# Improving Robustness Against Evasion Attacks with _Adversarial Training_ (`Natural Language Processing`)

Return to the [castle](https://github.com/Nkluge-correa/teeny-tiny_castle).

**_Adversarial machine learning_ is the study of the attacks on [machine learning](https://en.wikipedia.org/wiki/Machine_learning "Machine learning") algorithms and the defenses against such attacks. Recent surveys expose the fact that practitioners report a dire need for better protecting machine learning systems in real-world applications.**

**One of the alternatives for making models more resilient against adversarial attacks is _adversarial training_. In adversarial training, we generate adversarial examples and use them as samples (with their correct labels) for training (retraining) the original model, making it more robust.**

**In this notebook we will create an adversarial dataset to train and test the robustness of two different models. You can learn more about evasion attacks in the context of NLP (a.k.a. _adversarial examples_) in [this notebook](https://github.com/Nkluge-correa/teeny-tiny_castle/blob/bbe9c0a77499fa68de7c6d53bf5ef7e0b43a25e0/ML%20Adversarial/adversarial_text_attack.ipynb).** 

**The technique used in this notebook is _DeepWordBug_, an attack that performs simple character-level transformations (_changes certain letters of a word_) to the highest-ranked tokens (proposed in [Black-box Generation of Adversarial Text Sequences to Evade Deep Learning Classifiers](https://arxiv.org/abs/1801.04354)).**

**In this notebook, our baseline model (used to create and compare the results of our new model) is the same `Bidirectional long-short term memory(bi-lstm)` trained on  [this](https://github.com/Nkluge-correa/teeny-tiny_castle/blob/bbe9c0a77499fa68de7c6d53bf5ef7e0b43a25e0/ML%20Explainability/NLP%20Interpreter%20(en)/model_maker_en.ipynb) notebook.**

**The dataset used to train such a model is the `sentiment_analysis_dataset.csv` available for download [here](https://drive.google.com/uc?export=download&id=1_ijhnVLHddM7Cm3R3vfqBB-svw6iNfpv) link.**

In [2]:
import json
import torch
import numpy as np
import pandas as pd
import tensorflow as tf
from tensorflow import keras
from keras_preprocessing.sequence import pad_sequences
from keras.preprocessing.text import Tokenizer, tokenizer_from_json

model = keras.models.load_model('models\senti_model.h5')

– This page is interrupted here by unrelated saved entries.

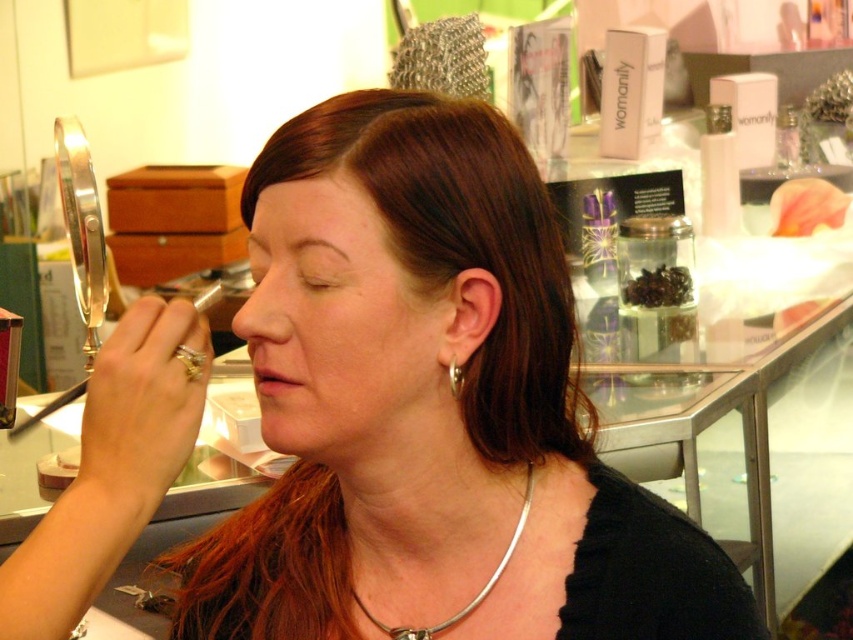 You are a jeweler who needs to place the silver metallic necklace at center into a display case that is 24 inches wide. Can the necklace fit inside the case?

The silver metallic necklace at center is 24.92 inches in length, so it cannot fit into the 24 inch wide display case as it is slightly longer than the case width.

You are a makeup artist working on a client. You have a silver metallic necklace at center and a gold shiny earring at ear. The client wants to know if the necklace and earring will be visible together in a photo taken from the front. Based on their positions, can you confirm if both will be in the frame?

The silver metallic necklace at center is 6.25 inches away from the gold shiny earring at ear. Since both items are positioned on the client and within a typical framing distance, they will both be visible in the photo taken from the front.

You are a photographer in the beauty studio. You need to adjust the lighting so that the silver metallic necklace at center and the gold shiny earring at ear are both clearly visible. Which object should you focus on first to ensure proper lighting?

The silver metallic necklace at center should be focused on first because it is closer to the viewer than the gold shiny earring at ear, so adjusting the lighting for it first ensures both are properly illuminated.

with open('models\\tokenizer_senti_model.json') as f:
    data = json.load(f)
    tokenizer = tokenizer_from_json(data)
    word_index = tokenizer.word_index

strings = [
    'is hard to say something about a model so simple',
    'you call this NLP, please, my nana can do it better in pascal',
    'this model is garbage, i wont my money back',
    'is nice to see philosophers doing machine learning',
    'this is a great and wonderful example of NLP',
    'this model is great, one of the best models ever done by a human'
]

preds = model.predict(
        keras.preprocessing.sequence.pad_sequences(
                                                    tokenizer.texts_to_sequences(strings),
                                                    maxlen=256,
                                                    truncating='post'
                                                ),
    verbose=0)

for i, string in enumerate(strings):
    print(f'{string}\n')
    print(f'Negative Sentiment 😔 {round((1 - preds[i][0]) * 100)}% | Positive Sentiment 😊 {round(preds[i][0] * 100)}%\n{"*" * 50}')

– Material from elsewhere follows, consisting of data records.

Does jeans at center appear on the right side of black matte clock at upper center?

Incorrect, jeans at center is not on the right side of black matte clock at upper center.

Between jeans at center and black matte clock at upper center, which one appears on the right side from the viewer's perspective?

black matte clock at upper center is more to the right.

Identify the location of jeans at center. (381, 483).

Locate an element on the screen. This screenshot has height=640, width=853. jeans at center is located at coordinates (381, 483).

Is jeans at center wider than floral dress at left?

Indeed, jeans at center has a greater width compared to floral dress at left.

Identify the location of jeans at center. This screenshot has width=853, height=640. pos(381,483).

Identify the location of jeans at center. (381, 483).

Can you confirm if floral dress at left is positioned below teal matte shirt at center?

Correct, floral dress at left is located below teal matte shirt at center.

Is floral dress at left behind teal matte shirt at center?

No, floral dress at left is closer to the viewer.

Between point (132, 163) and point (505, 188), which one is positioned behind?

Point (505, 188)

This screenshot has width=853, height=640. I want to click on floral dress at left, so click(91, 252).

is hard to say something about a model so simple

Negative Sentiment 😔 100% | Positive Sentiment 😊 0%
**************************************************
you call this NLP, please, my nana can do it better in pascal

Negative Sentiment 😔 85% | Positive Sentiment 😊 15%
**************************************************
this model is garbage, i wont my money back

Negative Sentiment 😔 100% | Positive Sentiment 😊 0%
**************************************************
is nice to see philosophers doing machine learning

Negative Sentiment 😔 0% | Positive Sentiment 😊 100%
**************************************************
this is a great and wonderful example of NLP

Negative Sentiment 😔 0% | Positive Sentiment 😊 100%
**************************************************
this model is great, one of the best models ever done by a human

Negative Sentiment 😔 0% | Positive Sentiment 😊 100%
**************************************************


**In this notebook, we will be exploring one of the functionalities of the `textattack` library.**

> TextAttack is a Python framework for adversarial attacks, data augmentation, and model training in NLP.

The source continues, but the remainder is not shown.